UNGARAN – Dua bulan lamanya warga Dusun Ngoho, Desa Kemitir, Kecamatan Sumowono, Kabupaten Semarang, harus bertahan dengan keterbatasan air bersih setelah aliran Pamsimas yang selama ini menjadi andalan mereka berhenti mengalir. Warga terpaksa mengantre di masjid untuk memenuhi kebutuhan mandi, mencuci, dan memasak. Merespons kondisi darurat tersebut, Polres Semarang bergerak cepat dengan menyalurkan 60.000 liter air bersih, Rabu (12/8/2026), sebagai wujud nyata kepedulian dan kehadiran Polri di tengah kesulitan masyarakat.
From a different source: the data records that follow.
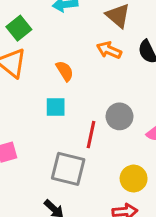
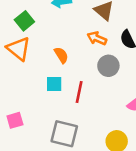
gray circle: (119, 116) -> (108, 66), moved
red line: (91, 135) -> (79, 92), moved

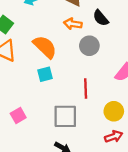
orange semicircle: (61, 55) -> (45, 47), size x1.6
red line: (79, 92) -> (86, 89), moved

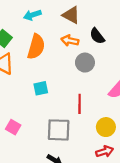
orange semicircle: (45, 47) -> (36, 47), moved, turned 60
pink square: (18, 115) -> (13, 127), turned -32

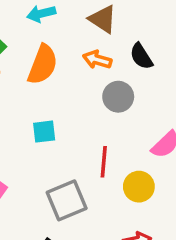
yellow circle: (106, 127) -> (139, 187), moved
gray square: (59, 130) -> (67, 200), turned -30

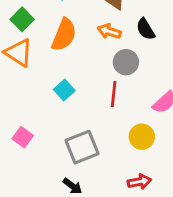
cyan square: (44, 132) -> (64, 90), turned -36
red line: (104, 162) -> (114, 94), moved

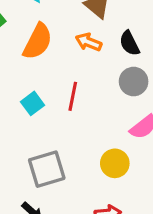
gray circle: (126, 62) -> (134, 82), moved
red line: (114, 94) -> (73, 96), moved

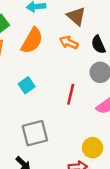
red line: (73, 96) -> (71, 94), moved
yellow circle: (115, 163) -> (93, 148), moved

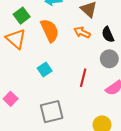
orange semicircle: (32, 41) -> (50, 30), turned -55

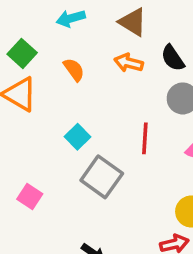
orange semicircle: (50, 30) -> (74, 70), size x0.6
gray square: (52, 112) -> (102, 177), moved, turned -30

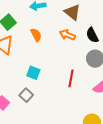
cyan square: (78, 137) -> (33, 73), turned -32
gray square: (102, 177) -> (26, 95), moved, size x0.6

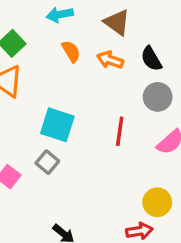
orange semicircle: (36, 35) -> (71, 51), moved
cyan square: (33, 73) -> (57, 125), size x1.5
Bantuan tersebut dibagi dalam 5 tangki air berkapasitas 6.000 liter, didukung oleh 30 mobil komunitas EGS (Eltitusi Gedong Songo) yang masing-masing membawa 1.000 liter air bersih. Dengan dukungan puluhan kendaraan tersebut, distribusi air dapat dipercepat hingga ke titik-titik RW di seluruh Desa Kemitir, memastikan setiap warga mendapatkan jatah yang cukup untuk kebutuhan sehari-hari. Pendistribusian dipimpin langsung Kapolres Semarang AKBP Heru Dwi Purnomo, S.I.K., M.Si., yang turun ke lapangan untuk memastikan bantuan tepat sasaran.
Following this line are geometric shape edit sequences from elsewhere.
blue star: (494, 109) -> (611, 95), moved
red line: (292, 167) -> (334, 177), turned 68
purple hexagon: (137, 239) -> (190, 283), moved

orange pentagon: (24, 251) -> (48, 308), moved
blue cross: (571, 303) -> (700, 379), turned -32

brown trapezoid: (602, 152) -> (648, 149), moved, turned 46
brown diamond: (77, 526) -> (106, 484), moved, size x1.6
Kapolres Semarang AKBP Heru Dwi menegaskan bahwa kegiatan ini merupakan langkah nyata Polres Semarang untuk hadir dan peduli terhadap kebutuhan dasar masyarakat. “Kami mendapatkan informasi bahwa warga di Dusun Ngoho sudah sekitar dua bulan mengalami kesulitan air bersih. Karena itu, kami bersama stakeholder terkait berupaya membantu memenuhi kebutuhan dasar masyarakat,” ujarnya. Menurutnya, air bersih adalah kebutuhan mendasar, dan kepolisian tidak hanya berperan dalam keamanan, tetapi juga hadir saat masyarakat menghadapi persoalan sosial maupun kondisi darurat.
Sinergi lintas sektor mewarnai kegiatan ini, dengan turut hadir Kepala BPBD Kabupaten Semarang Muh. Muslih, Kepala PMI Kabupaten Semarang Muh. Taufik, anggota DPRD Kabupaten Semarang Lia Amelia, Camat Sumowono Agung Heru Suryono, Ba Tuud Koramil Sumowono Peltu Rokhani, Kepala Desa Kemitir Puji Utomo, serta Ketua Komunitas EGS Sholikun. Kolaborasi ini menunjukkan bahwa penanganan dampak kekeringan membutuhkan kerja sama semua pihak, mulai dari aparat keamanan, pemerintah, hingga komunitas masyarakat.
Warga pun menyambut bantuan ini dengan penuh syukur. Sutiyah (64), salah seorang warga Dusun Ngoho, mengaku sangat terbantu karena selama dua bulan terakhir ia dan tetangganya hanya mengandalkan air dari masjid untuk bertahan. Kepala Desa Kemitir Puji Utomo juga menyampaikan apresiasi setinggi-tingginya kepada Polres Semarang dan semua pihak yang peduli. Polres Semarang berharap bantuan ini dapat meringankan beban warga selama musim kemarau masih berlangsung, sekaligus menjadi bukti bahwa Polri selalu hadir memberikan manfaat langsung bagi masyarakat yang membutuhkan.